Oggi noi sorridiamo degli antichi che quando ignoravano la cause materiali di qualche fenomeno inventavano Grandi Spiriti agenti sopra il teatro umano. Ma continuiamo a fare lo stesso. Oggi chi nulla sa di demografia, ecologia generale e virologica, biogeografia, zoonosi, statistica e biologia molecolare, inventa altri tipi di Grandi Spiriti agenti, cause misteriose, intrighi internazionali, cospirazioni. Non è detto del tutto queste cose non esistano, anzi esistono senz’altro, ma si dovrebbe discriminare caso per caso ove applicare queste cause ipotetiche, finezza del discorso da cui siamo molti lontani per ignoranza diffusa. Solo chi ha la conoscenza completa potrebbe passare all’analisi dell’ipotesi "cospirazione intenzionale" la quale non è negata in via di principio ma solo a coloro che partono da questa a priori senza nulla sapere del ciò su cui andrebbe applicata.

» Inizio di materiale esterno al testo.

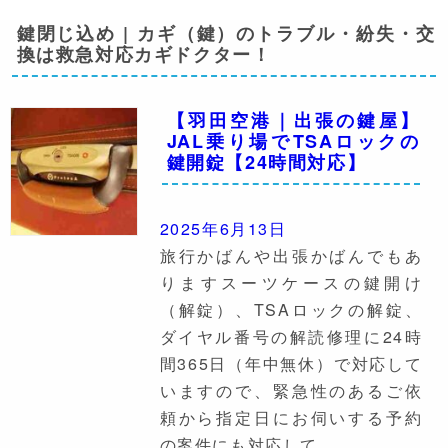
鍵閉じ込め | カギ（鍵）のトラブル・紛失・交
換は救急対応カギドクター！
【羽田空港｜出張の鍵屋】
JAL乗り場でTSAロックの
鍵開錠【24時間対応】
2025年6月13日
旅行かばんや出張かばんでもあ
りますスーツケースの鍵開け
（解錠）、TSAロックの解錠、
ダイヤル番号の解読修理に24時
間365日（年中無休）で対応して
いますので、緊急性のあるご依
頼から指定日にお伺いする予約
の案件にも対応して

A chiusura, si potrebbero far tre considerazioni in forma di domande: 1) perché nel discorso pubblico chiunque voglia esprimere giudizi su qualsivoglia argomento sa di doversi procurare qualche conoscenza minima sullo stesso se non vuol far la figura del cretino, mentre nel caso in oggetto nessuno sa quasi niente di biologia ed ecologia e tuttavia parla di tutto ed il suo contrario? 2) perché nessun intellettuale fa notare che il problema non è se debbano decidere i biologi sulle cose sociali o i politici di biologia stante che nessuno dei due sa niente dell’altro argomento e non invece si nota la mancanza di una cultura ampia e diffusa che permetta a gli specialisti di esser utili a i generalisti e viceversa arrivando addirittura a “filosofi” che parlano di bio-politica e non sanno nulla di biologia? In filosofia, il trattato forse più importate di Politica è stato scritto forse non a caso dal primo proto-biologo dell’Antichità (Aristotele); 3) perché nessuno si domanda il perché del fatto che da più di venti anni i virologi temevano l’arrivo di una pandemia probabilmente di un qualche coronavirus e nessuno ha fatto nulla per approntare delle difese preventive?
Del senno di poi, come si dice in questi casi “son piene le fosse”. Quelle fosse che se potessero parlare chiederebbero di riaprire, non i negozi, la mente.